A marvel of historical and linguistic inversion the sentence implicitly espouses the abandonment of any obeisance to the notion that American military policy is essentially defensive. If we have become “objects of deterrence” it is because our military policy is “projective”. Thus, what turns these states into “rogue regimes” is that they are a threat to the United States, and what makes them a “threat” is that they might be “capable of cobbling together a minuscule ballistic missile force” which would make it more complex and difficult for the United States to project its power or “assert[ ] political influence abroad.”
“[W]eak states operating small arsenals of crude ballistic missiles, armed with basic nuclear warheads or other weapons of mass destruction, will be a in a strong position to deter the United States from using conventional force, no matter the technological or other advantages we may enjoy. Even if such enemies are merely able to threaten American allies rather than the United States homeland itself, America’s ability to project power will be deeply compromised.”
“Building an effective, robust, layered, global system of missile defenses is a prerequisite for maintaining American preeminence.”
To be clear in case one got lost: the purpose of a missile “defense” system is to project American power against rogue regimes that don’t get in line.

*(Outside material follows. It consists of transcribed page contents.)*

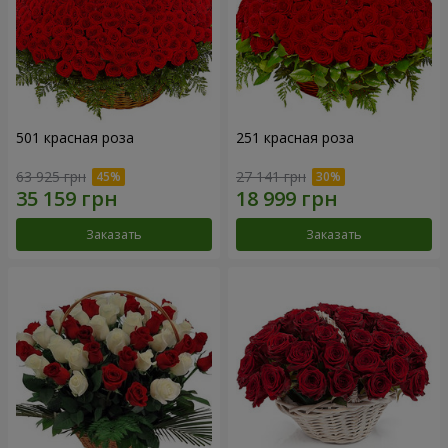
501 красная роза
251 красная роза
63 925 грн
27 141 грн
Заказать
Заказать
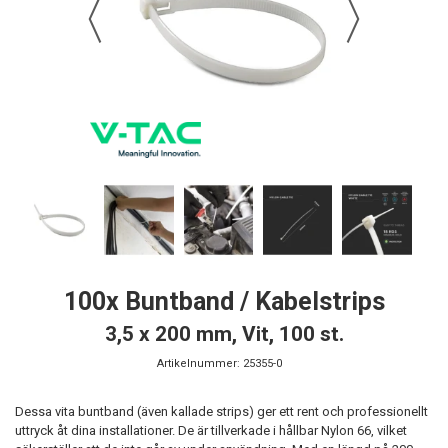
100x Buntband / Kabelstrips
3,5 x 200 mm, Vit, 100 st.
Artikelnummer:
25355-0
Dessa vita buntband (även kallade strips) ger ett rent och professionellt
uttryck åt dina installationer. De är tillverkade i hållbar Nylon 66, vilket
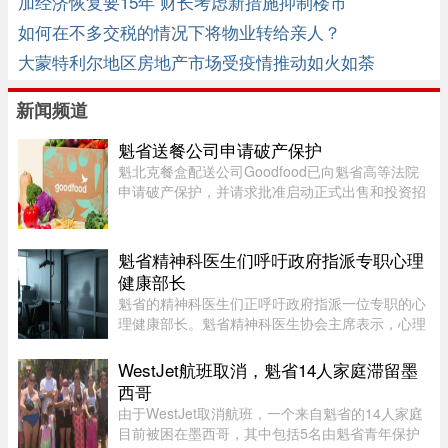
加经济恢复要15年 财长考虑新措施抑制楼市
如何在不多交税的情况下将物业转给亲人？
大蒙特利尔地区房地产市场受疫情推动如火如荼
新闻频道
魁省送餐公司申请破产保护
魁北克餐盒配送公司Goodfood已向魁省高等法院
申请破产保护，并请求批准启动正式出售和投资招
募程序。公司昨天周二根据联邦《公司债权人安排
法》（CCAA）提交申请，同时要求任命Raymond
Chabot Inc.担任监督机构。此 ...
魁省精神科医生们呼吁政府指派专职心理
健康部长
魁省的精神科医生们正呼吁政府指派一位专职的心
理健康部长。魁省精神科医生协会主席表示，心理
健康部长有助于统筹协调政府各部门的行动，并确
保心理健康问题在选举周期之后依然能被列为优先
WestJet航班取消，魁省14人家庭滞留墨
事项。在蒙特利尔无家可归 ...
西哥
由于WestJet取消航班，一个来自魁省的14人家庭
目前被困在墨西哥，其中包括5名由魁省青年保护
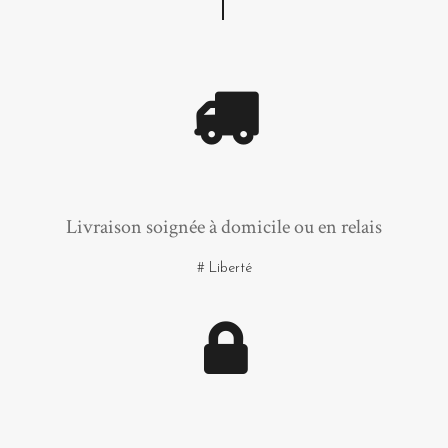
Livraison soignée à domicile ou en relais
# Liberté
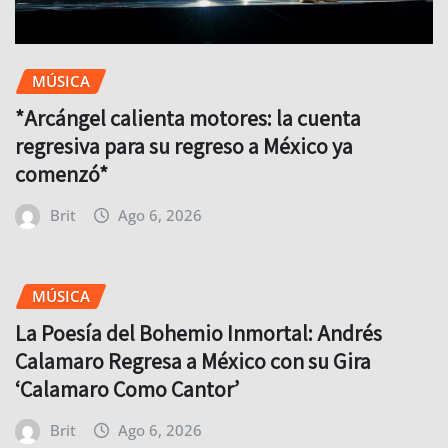
MÚSICA
*Arcángel calienta motores: la cuenta
regresiva para su regreso a México ya
comenzó*
Brit
Ago 6, 2026
MÚSICA
La Poesía del Bohemio Inmortal: Andrés
Calamaro Regresa a México con su Gira
‘Calamaro Como Cantor’
Brit
Ago 6, 2026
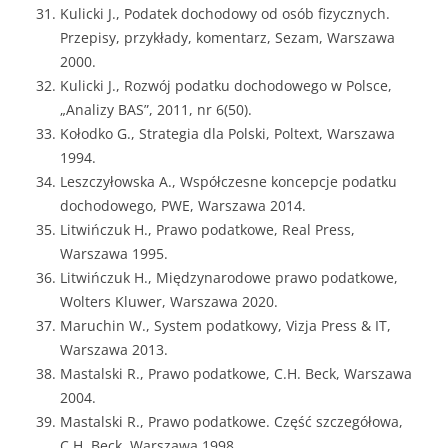
Kulicki J., Podatek dochodowy od osób fizycznych.
Przepisy, przykłady, komentarz, Sezam, Warszawa
2000.
Kulicki J., Rozwój podatku dochodowego w Polsce,
„Analizy BAS”, 2011, nr 6(50).
Kołodko G., Strategia dla Polski, Poltext, Warszawa
1994.
Leszczyłowska A., Współczesne koncepcje podatku
dochodowego, PWE, Warszawa 2014.
Litwińczuk H., Prawo podatkowe, Real Press,
Warszawa 1995.
Litwińczuk H., Międzynarodowe prawo podatkowe,
Wolters Kluwer, Warszawa 2020.
Maruchin W., System podatkowy, Vizja Press & IT,
Warszawa 2013.
Mastalski R., Prawo podatkowe, C.H. Beck, Warszawa
2004.
Mastalski R., Prawo podatkowe. Część szczegółowa,
C.H. Beck, Warszawa 1998.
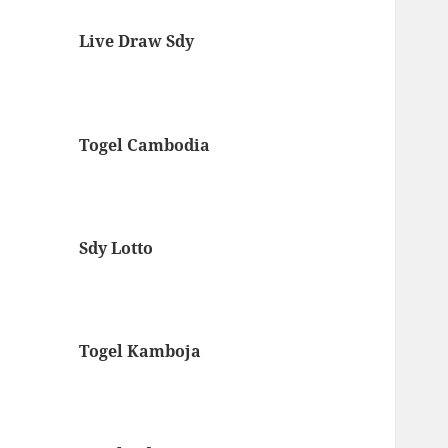
Live Draw Sdy
Togel Cambodia
Sdy Lotto
Togel Kamboja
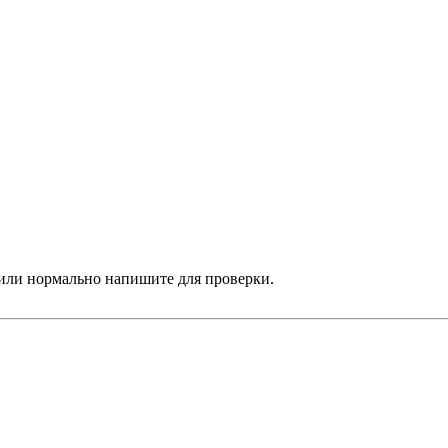
я или нормально напишите для проверки.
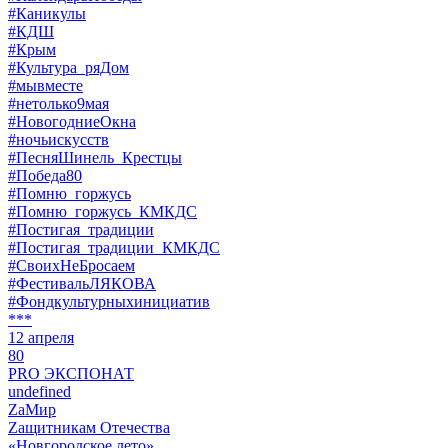
#Каникулы
#КДШ
#Крым
#Культура_ряДом
#мывместе
#нетолько9мая
#НовогодниеОкна
#ночьискусств
#ПесняШинель_Крестцы
#Победа80
#Помню_горжусь
#Помню_горжусь_КМКДС
#Постигая_традиции
#Постигая_традиции_КМКДС
#СвоихНеБросаем
#ФестивальЛЯКОВА
#Фондкультурныхинициатив
***
12 апреля
80
PRO ЭКСПОНАТ
undefined
ZaМир
Zащитникам Отечества
«Новгородское лето»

Clearly, a no first use policy would take the intimidating bite out of this global maw of iron teeth; so while the report may not announce verbatim the nuclear first use policy announced by the Bush Administration earlier in 2002 it does so by implication notwithstanding the layered double-talk.
Once it is understood that the capacity for deterrence by others is a thing to be defeated, the nature of the “constabulary” also comes into focus.
Rather gratuitously at this point, the Report notes that “past Pentagon war-games have given little or no consideration to the force requirements necessary not only to defeat an attack but to remove these regimes from power and conduct post-combat stability operations.” In other words, in addition to “kick em out” and Pentagon’s military mission should be expanded to include “grind em down”.
Nor should there be any illusion of Pax Americana as somehow reflecting an international consensus. It is American preeminence we are talking about here. Thus, the Report states that the constabulary forces “demand American political leadership rather than that of the United Nations.
"Nor can the United States assume a UN-like stance of neutrality; the preponderance of American power is so great and its global interests so wide that it cannot pretend to be indifferent to the political outcome in the Balkans, the Persian Gulf or even when it deploys forces in Africa."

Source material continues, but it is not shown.